With respect to PI3K as a potential therapeutic target, RAC1 selectively engages the PI3Kβ isoform to activate AKT [87], and therefore isoform-specific inhibitors of this enzyme might be effective in RAC1-driven tumors. To date, the data are mixed on this point, with one study showing that selective PI3Kβ inhibitors impeded the growth and migration of melanoma cell lines driven by mutant RAC1 but not by mutant BRAF, while selective PI3Kα inhibitors had the opposite profile [88], and another study showing limited activity for any PI3K inhibitor in RAC1^P29S melanocytes. In this latter study, however, an inhibitor of AKT3 was effective, implying some role for the PI3K/AKT signaling axis in such tumor cells [46].

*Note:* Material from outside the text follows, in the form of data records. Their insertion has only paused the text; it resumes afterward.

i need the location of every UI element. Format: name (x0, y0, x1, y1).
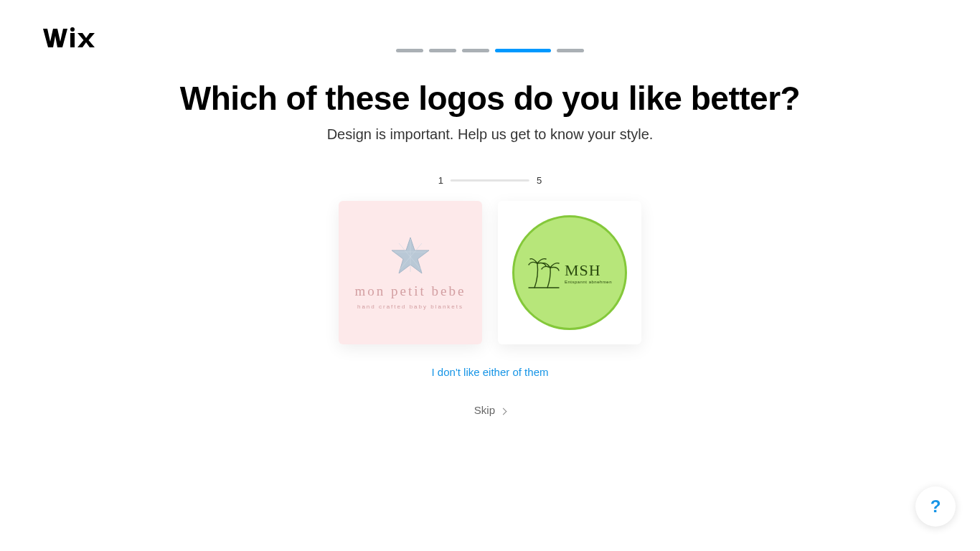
skip-button[interactable]: Skip (0, 404, 980, 416)
step-4-active (495, 49, 551, 52)
svg-rect-0 (70, 33, 75, 47)
star-icon (390, 236, 430, 275)
mini-progress-current: 1 (438, 175, 443, 186)
logo-a-brand-text: mon petit bebe (355, 283, 466, 299)
logo-option-b[interactable]: MSH Entspannt abnehmen (498, 201, 641, 344)
help-button[interactable]: ? (915, 486, 956, 527)
question-mark-icon: ? (930, 496, 941, 517)
logo-b-brand-text: MSH (565, 261, 601, 280)
mini-progress: 1 5 (438, 175, 542, 186)
chevron-right-icon (500, 408, 507, 415)
logo-b-tagline: Entspannt abnehmen (565, 280, 612, 284)
svg-point-1 (70, 27, 75, 32)
step-3 (462, 49, 489, 52)
progress-stepper (396, 49, 584, 52)
page-subtitle: Design is important. Help us get to know… (0, 126, 980, 143)
logo-b-text-block: MSH Entspannt abnehmen (565, 261, 612, 284)
logo-choice-row: mon petit bebe hand crafted baby blanket… (339, 201, 641, 344)
wix-logo (43, 27, 99, 55)
palm-tree-icon (527, 255, 560, 291)
skip-label: Skip (474, 404, 495, 416)
logo-option-b-art: MSH Entspannt abnehmen (512, 215, 627, 330)
step-2 (429, 49, 456, 52)
mini-progress-total: 5 (537, 175, 542, 186)
logo-a-tagline: hand crafted baby blankets (357, 303, 463, 310)
logo-option-a-art: mon petit bebe hand crafted baby blanket… (339, 201, 482, 344)
wix-logo-svg (43, 27, 99, 49)
page-title: Which of these logos do you like better? (0, 79, 980, 118)
logo-option-a[interactable]: mon petit bebe hand crafted baby blanket… (339, 201, 482, 344)
mini-progress-bar (451, 179, 529, 182)
step-5 (557, 49, 584, 52)
step-1 (396, 49, 423, 52)
dislike-both-link[interactable]: I don't like either of them (0, 366, 980, 378)
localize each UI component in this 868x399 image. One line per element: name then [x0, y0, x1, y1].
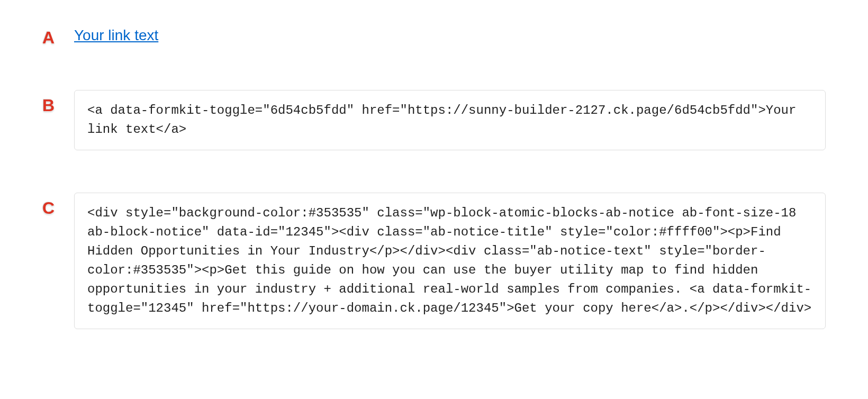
label-a: A — [42, 26, 74, 48]
label-b: B — [42, 90, 74, 115]
content-container: A Your link text B <a data-formkit-toggl… — [42, 26, 826, 329]
content-b: <a data-formkit-toggle="6d54cb5fdd" href… — [74, 90, 826, 150]
label-c: C — [42, 193, 74, 218]
row-b: B <a data-formkit-toggle="6d54cb5fdd" hr… — [42, 90, 826, 150]
content-a: Your link text — [74, 26, 826, 44]
content-c: <div style="background-color:#353535" cl… — [74, 193, 826, 329]
code-box-c: <div style="background-color:#353535" cl… — [74, 193, 826, 329]
row-c: C <div style="background-color:#353535" … — [42, 193, 826, 329]
row-a: A Your link text — [42, 26, 826, 48]
sample-link[interactable]: Your link text — [74, 26, 158, 44]
code-box-b: <a data-formkit-toggle="6d54cb5fdd" href… — [74, 90, 826, 150]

RAC1^P29S activates the SRF/MRTF transcriptional pathway and the WAVE2/ARP2/3 actin complex, which results in a melanocytic to mesenchymal phenotypic switch and the formation of filamentous actin that increases mesenchymal cell movement, migration and metastasis. Depleting MRTF using RNAi or using the specific SRF/MRTF inhibitors CCG-1423 and CCG-203971, respectively, suppressed the melanocytic to mesenchymal transition in melanoma cell lines. In mice, co-treatment with the SRF/MRTF inhibitor CCG-257081 and the BRAF inhibitor PLX4720 suppressed tumor growth [46], and in zebrafish embryos, an SRF/MRTF inhibitor (CCG-203971) reduced the abnormalities induced by the injection of RAC1^P29S mRNA [88]. It should be noted that the exact molecular target of this series of SRF/MRTF pathway inhibitors is uncertain. Rather than affecting SRF or MRTF directly, a recent report showed that these compounds bind to Pirin, an iron-binding co-transcription factor not previously linked to SRF/MRTF [89]. Given these findings, whether Pirin also plays a role in oncogenic Rac1 signaling is a question well worth asking, especially as Pirin has previously been implicated in melanoma cell senescence, migration, and progression [90–92]. Of note, degrader versions of a Pirin inhibitor has already been described that effectively abolish Pirin expression in cells when used at nM concentrations [93]. Other small molecule inhibitors of actin nucleation and/or polymerization, such as those that target Arp2/3 or formins, might also be of use in RAC1 mutant tumors, as suggested by Mohan et al. [13].

Concluding remarks

In the short time since RAC1 activating mutations were first identified in malignant melanoma, the presence of such mutations has also been recognized in other human cancers and useful cell-based and animal models constructed. Importantly, the outline of the oncogenic signaling mechanisms employed by RAC1 has become clearer, emphasizing the role of some expected effectors such as the PAKs, while also revealing some surprising new candidates, in particular SRF/MRTF, which highlights an important but often ignored link between actin-induced cytoskeletal changes and oncogenic transcriptional events. These findings in turn suggest new therapeutic strategies that could be of use in cancers driven by this mutation. However, as neither PAK nor SRF/MRTF inhibitors are currently in clinical use or being tested in human trials, there is still much work to be done in translating these findings into practice. Future work will need to address several critical issues, such as the biology underlying the unusual spectrum of mutations encountered in RAC1-mutant cancers, their role in therapeutic resistance, and the possibility of blocking oncogenic RAC1 signaling via inhibiting specific GEFs, direct effectors such as PAKs and/or PI3K isoforms, and/or proteins that regulate actin polymerization. Finally, given the recent rapid progress in RAS-targeting inhibitors, it is also possible that direct inhibitors of mutant RAC1 might be developed. Such therapeutics might help address the drug-resistant phenotype associated with RAC1 mutations, thus providing a new weapon in our armamentarium against cancer.